Predictive Analytics Business Cases in RapidMiner
Published by O'Reilly Media, Inc.
A short course for busy professionals who want to get more out of their data
Regardless of your current role, chances are you work with some sort of data. You might be part of the team that generates data at your company, or you might be a team lead, supervisor, or manager who has data that describes the quality, quantity, and nature of the work done by the good people you work with. Maybe you’re just a person who likes to keep track of things: how much you spend, what you spend it on, where you go, how often, etc.

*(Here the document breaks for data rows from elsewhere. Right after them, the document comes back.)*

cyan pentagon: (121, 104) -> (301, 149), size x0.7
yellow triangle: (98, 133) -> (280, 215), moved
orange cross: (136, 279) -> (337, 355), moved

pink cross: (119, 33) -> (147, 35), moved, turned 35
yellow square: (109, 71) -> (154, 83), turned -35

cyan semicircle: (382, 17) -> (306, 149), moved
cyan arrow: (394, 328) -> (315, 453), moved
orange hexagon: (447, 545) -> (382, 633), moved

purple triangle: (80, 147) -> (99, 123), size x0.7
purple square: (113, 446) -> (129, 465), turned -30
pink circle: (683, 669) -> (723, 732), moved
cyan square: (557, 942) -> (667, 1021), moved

No matter your relationship with data, this course will help you make more sense of it. Using RapidMiner Studio Free, a powerful software platform for building analytic models and visualizing your results, Matthew North walks you through six common analytic techniques that can help you understand your data: linear regression, logistic regression, naïve Bayes, neural networks, decision trees, and text analytics. Join Matthew to learn when and how to employ each technique to (responsibly) predict future outcomes and see how industries from customer service, subscription services, and retail sales to finance, insurance, and manufacturing have implemented them for their own business use cases.
What you’ll learn and how you can apply it
By the end of this live, online course, you’ll understand:
- How and when to employ linear regression, logistic regression, naïve Bayes, neural networks, decision trees, and text analytics for predictive analytics
- How to use RapidMiner’s tools to perform predictive analytics
And you’ll be able to:
- Ask targeted questions of your data and build a predictive model that will be used on that data
- Select an appropriate predictive modeling technique for your business use case
- Answer business questions, improve decision support, and enhance business intelligence using six common techniques in predictive analytics
This live event is for you because...
- You are a business professional who wants to better understand and mitigate risk.

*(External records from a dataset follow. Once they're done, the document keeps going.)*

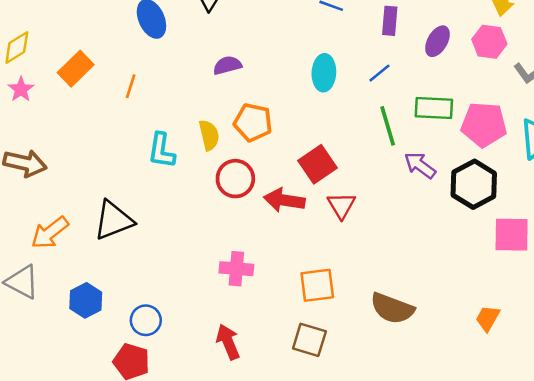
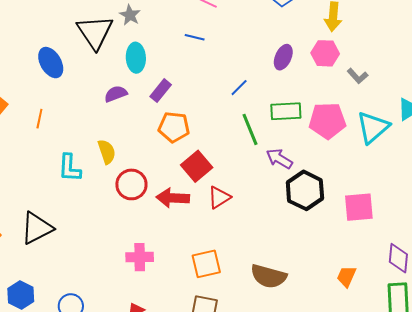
purple rectangle: (390, 21) -> (161, 91), moved, turned 40
cyan ellipse: (324, 73) -> (136, 58), moved
orange pentagon: (253, 122) -> (174, 127), moved
black hexagon: (474, 184) -> (305, 190), moved
red triangle: (341, 205) -> (219, 197), turned 35

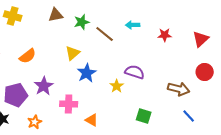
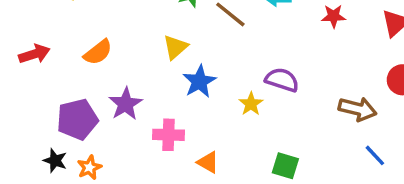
green square: (144, 116) -> (285, 166), moved
orange star: (35, 122) -> (89, 167), moved

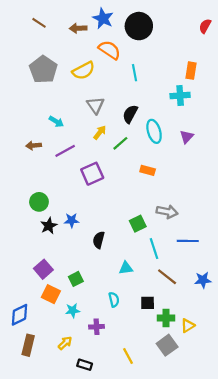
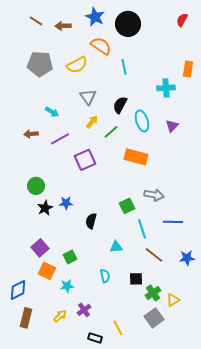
red semicircle: (205, 26) -> (182, 20), moved
brown arrow: (78, 28) -> (63, 26), moved
gray pentagon: (43, 69) -> (40, 64), turned -30
orange rectangle: (191, 71) -> (188, 69), moved
orange rectangle: (148, 170) -> (136, 157), size x1.6
green cross: (166, 318) -> (153, 293), turned -35
purple cross: (97, 327) -> (84, 310), moved, turned -32
black rectangle: (85, 365) -> (95, 338), moved

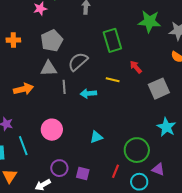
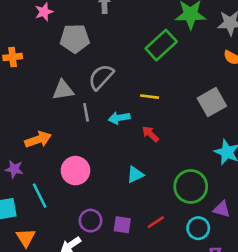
green rectangle: (112, 40) -> (161, 45), moved, turned 70
gray pentagon: (52, 41) -> (75, 39), moved, turned 30
red arrow: (136, 67) -> (150, 134), moved
orange arrow: (23, 89) -> (38, 140), moved
red line: (115, 171) -> (156, 222), moved, turned 40

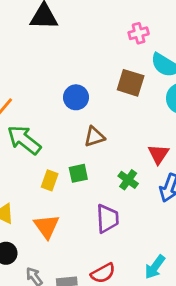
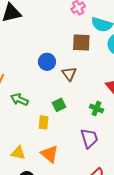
brown triangle: (94, 137) -> (69, 74), moved, turned -35
green arrow: (24, 140) -> (19, 99), size x0.7
green square: (78, 173) -> (59, 105), moved

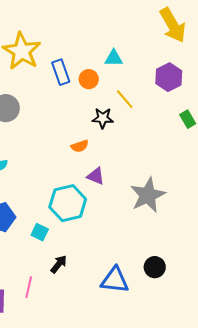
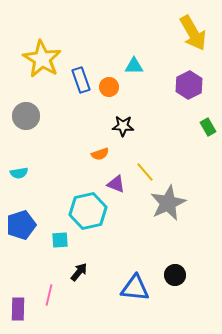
yellow line: (125, 99) -> (145, 172), moved
cyan square: (40, 232) -> (60, 240), turned -30

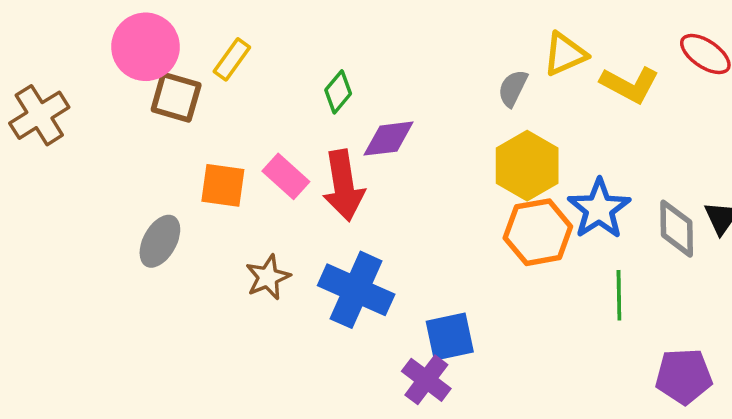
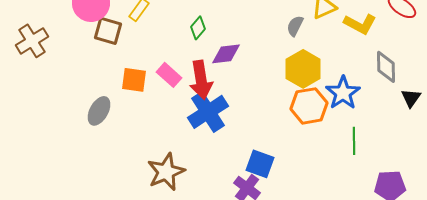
gray diamond: (677, 229) -> (386, 67), moved
brown star: (268, 277) -> (166, 172), moved, size x1.5
blue cross: (356, 290) -> (208, 112), moved, turned 33
blue square: (450, 337) -> (260, 164), turned 32

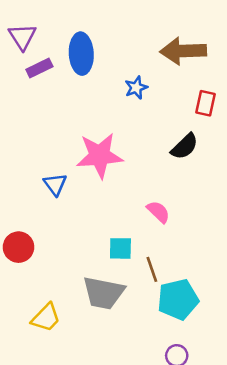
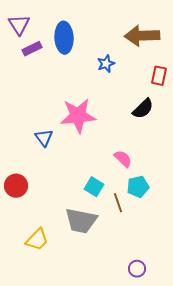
cyan square: (120, 248) -> (94, 187), turned 30
cyan pentagon: (178, 299) -> (138, 187), moved, size x0.7

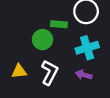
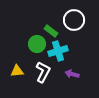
green rectangle: (59, 24) -> (51, 31), turned 32
cyan cross: (87, 48) -> (58, 51), moved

- You are a supervisor or manager who wants to use data to improve decision making, operational efficiency, or business execution.
- You are a planner who wants to anticipate and prepare for future organizational events.
- You are an analyst who wants to use data to enhance business understanding and action.
Prerequisites
- A solid understanding of data organization and basic statistics
- Familiarity with techniques often used in predictive analytics, including linear regression, logistic regression, naïve Bayes, neural networks, decision trees, and text analytics (recommended)
Materials and downloads needed:
- A machine with RapidMiner 7: (free edition) installed
- Course datasets downloaded prior to course
Recommended Preparation:
Schedule
The time frames are only estimates and may vary according to how the class is progressing.
Setup and understanding training/scoring datasets (10 minutes)
- Setting up a functional working environment
- The RapidMiner interface
Linear regression: How much lettuce should I order for next week? (25 minutes)
- Predicting numeric outcomes based on historical data
- Example: Predicting how much lettuce we should order for a given week at a grocery store produce department, based on past weeks’ sales and spoilage data
Logistic regression: Should I loan you money? (25 minutes)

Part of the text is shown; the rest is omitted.